Why Fathers Get Postpartum Depression And How To Fight It
Bone-aching weariness. Moments of bright panic. Hours of loving gazes. A couple weeks of not wearing actual pants. As a new father, these are all things people tell you to expect. Experts also tell you to keep an eye out for postpartum depression in your partner. Rarely, however, are you told to watch out for it yourself.
But the wave of depression can strike you, too. And this fact seems like it may be a tad more important than the fact that you’ll be living in boxers and pajamas for a spell. Because the fact is that postpartum depression in men is real and should be treated with concern.
According to studies from the National Institute of Health (NIH), postpartum depression in men, or paternal postpartum depression (PPD) affects anywhere from 4 to 25 percent of new fathers. But there’s a giant man-sized hole in the understanding of PPD. That’s because there are no common diagnostic criteria for paternal PPD.
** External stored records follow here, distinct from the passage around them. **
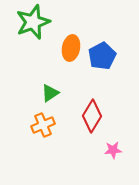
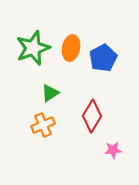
green star: moved 26 px down
blue pentagon: moved 1 px right, 2 px down
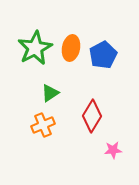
green star: moved 2 px right; rotated 8 degrees counterclockwise
blue pentagon: moved 3 px up
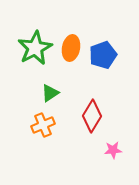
blue pentagon: rotated 8 degrees clockwise
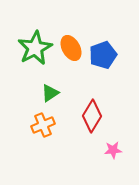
orange ellipse: rotated 40 degrees counterclockwise
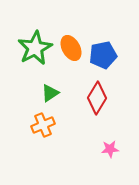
blue pentagon: rotated 8 degrees clockwise
red diamond: moved 5 px right, 18 px up
pink star: moved 3 px left, 1 px up
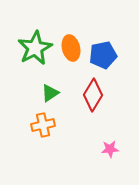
orange ellipse: rotated 15 degrees clockwise
red diamond: moved 4 px left, 3 px up
orange cross: rotated 10 degrees clockwise
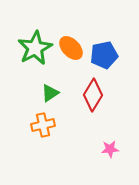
orange ellipse: rotated 30 degrees counterclockwise
blue pentagon: moved 1 px right
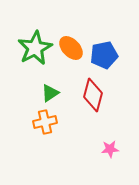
red diamond: rotated 16 degrees counterclockwise
orange cross: moved 2 px right, 3 px up
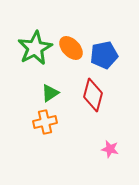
pink star: rotated 18 degrees clockwise
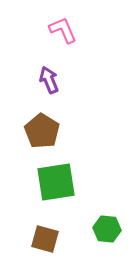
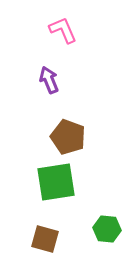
brown pentagon: moved 26 px right, 6 px down; rotated 12 degrees counterclockwise
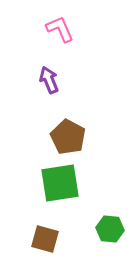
pink L-shape: moved 3 px left, 1 px up
brown pentagon: rotated 8 degrees clockwise
green square: moved 4 px right, 1 px down
green hexagon: moved 3 px right
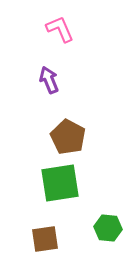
green hexagon: moved 2 px left, 1 px up
brown square: rotated 24 degrees counterclockwise
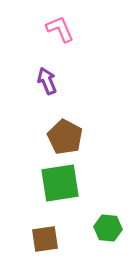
purple arrow: moved 2 px left, 1 px down
brown pentagon: moved 3 px left
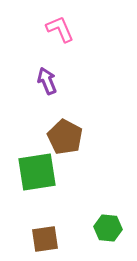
green square: moved 23 px left, 11 px up
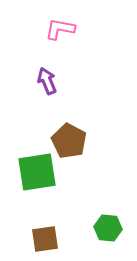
pink L-shape: rotated 56 degrees counterclockwise
brown pentagon: moved 4 px right, 4 px down
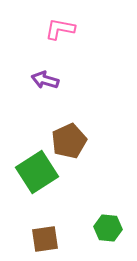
purple arrow: moved 2 px left, 1 px up; rotated 52 degrees counterclockwise
brown pentagon: rotated 20 degrees clockwise
green square: rotated 24 degrees counterclockwise
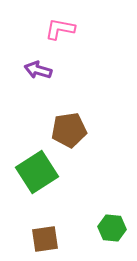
purple arrow: moved 7 px left, 10 px up
brown pentagon: moved 11 px up; rotated 16 degrees clockwise
green hexagon: moved 4 px right
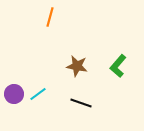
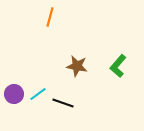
black line: moved 18 px left
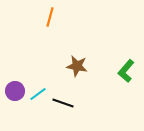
green L-shape: moved 8 px right, 5 px down
purple circle: moved 1 px right, 3 px up
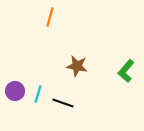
cyan line: rotated 36 degrees counterclockwise
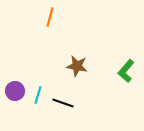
cyan line: moved 1 px down
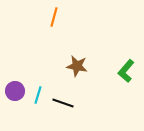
orange line: moved 4 px right
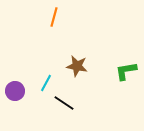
green L-shape: rotated 40 degrees clockwise
cyan line: moved 8 px right, 12 px up; rotated 12 degrees clockwise
black line: moved 1 px right; rotated 15 degrees clockwise
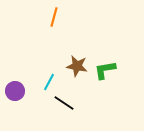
green L-shape: moved 21 px left, 1 px up
cyan line: moved 3 px right, 1 px up
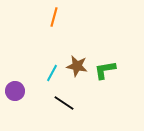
cyan line: moved 3 px right, 9 px up
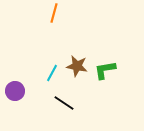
orange line: moved 4 px up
The most common diagnostic definition is cribbed from the definition used to identify postpartum depression in women. Maternal PPD is diagnosed as a major depressive episode with an onset in the first month after birth. What’s included in a major depressive episode? Not very fun stuff:
- Inability to sleep
- Too much sleep
- Severe weight loss or gain
- Unexplained anger
- Feelings of hopelessness
- Recurrent thoughts of death or suicide
- Inability to concentrate
You’re Getting Hormonal, Bro
The ladies aren’t the only one’s who have hormonal changes associated with a kid coming into the world. In fact, when your kid is born, your body sees an increase in estrogen and a dip in testosterone. If depression or anxiety already dog you, the outlook is even hairier.
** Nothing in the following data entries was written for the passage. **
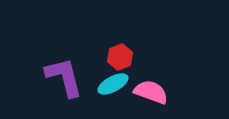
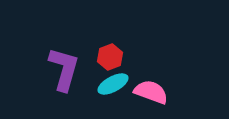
red hexagon: moved 10 px left
purple L-shape: moved 8 px up; rotated 30 degrees clockwise
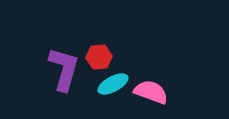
red hexagon: moved 11 px left; rotated 15 degrees clockwise
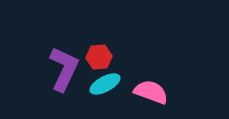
purple L-shape: rotated 9 degrees clockwise
cyan ellipse: moved 8 px left
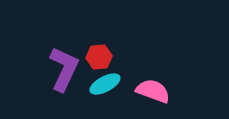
pink semicircle: moved 2 px right, 1 px up
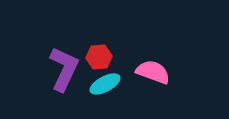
pink semicircle: moved 19 px up
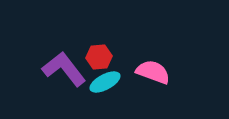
purple L-shape: rotated 63 degrees counterclockwise
cyan ellipse: moved 2 px up
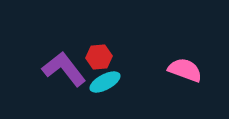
pink semicircle: moved 32 px right, 2 px up
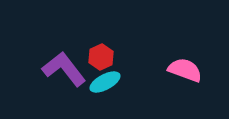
red hexagon: moved 2 px right; rotated 20 degrees counterclockwise
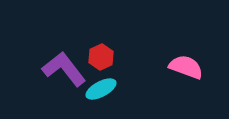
pink semicircle: moved 1 px right, 3 px up
cyan ellipse: moved 4 px left, 7 px down
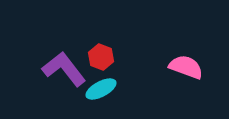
red hexagon: rotated 15 degrees counterclockwise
Combine all this with the fact that you’re naturally worried and getting less sleep anyway and you have a recipe for a perfect storm. But not the cool kind that George Clooney and Mark Wahlberg can take on.
Two Of A Kind
One of the more troubling things about PPD is that the probability increases when a father’s partner is also experiencing postpartum depression. In one study, having a partner experiencing postpartum depression increased the likelihood of PPD in fathers by as much as 2.5 times. That makes it even more important to watch yourself for signs of PPD if your partner is also experiencing significant depression.
PPD And Your Kid
Where maternal and paternal PPD differs is largely in how it can affect your kid. That’s because mothers and fathers have different roles to play in childhood development.
PPD does change the way you interact with your kid. In some instances, you just might check-out from family life. Studies have shown that a lack of interaction between dad and kid increases the likelihood of behavioral issues in children later in life. That’s true even if you’re physically “there” for your kid.
On a similar theme, researchers suggest that PPD in fathers could decrease the amount dads read to their kids. This has a tremendous chilling effect on language acquisition. One study showed that fathers with PPD had children that used fewer words at 24 months.
What To Do
Look, you’re a dude. And your natural inclination is going to be to clam up and grit your teeth until something inside of you breaks. Don’t do that. This is not something you can walk off and soothe with a beer. You are not Indiana Jones resting on a rusty boat after Nazis dragged you under a truck. Even if that’s how you feel.
If you want to be a good father, you need to take care of your shit. There are a couple ways to do this:
Many dudes have discovered therapy works wonders. Sometimes just getting this crap off your chest, or crying it out in a safe place, is all you need to gain a new perspective. If it embarrasses you, tell people you’re going to the bar. (Actually, that’s a bad idea.)
Treat It Like New Year’s Day
You know how you make resolutions to treat your body better at the beginning of the year? Guess what? The birth of your kid is another new beginning that creates a perfect opportunity to take care of yourself. Eat better. Take a walk. Do some bro’ga. Work over a heavy bag (or if you have a cousin named Pauly, a side of beef).
This doesn’t mean self-medicate. You don’t want to throw alcohol or drugs on a smoldering fire of depression. You want actual medication, prescribed by an actual doctor that you actually talked to. Not your weed connection “Dr.” Johnny.
Find Other PPD Dudes
The biggest internet source for information on PPD is postpartummen.com. There you’ll find a forum to get in touch with other dudes in your situation as well as articles and advice. It’s a good place to start.
You experienced excitement (and maybe some nerves) about becoming a dad while your partner grew your kid. And you probably had every intention of being the best dad you possibly could. Having PPD does not make you a bad father. And you shouldn’t think that it does. But dealing with PPD before it gets out of hand makes you and exceptionally good one.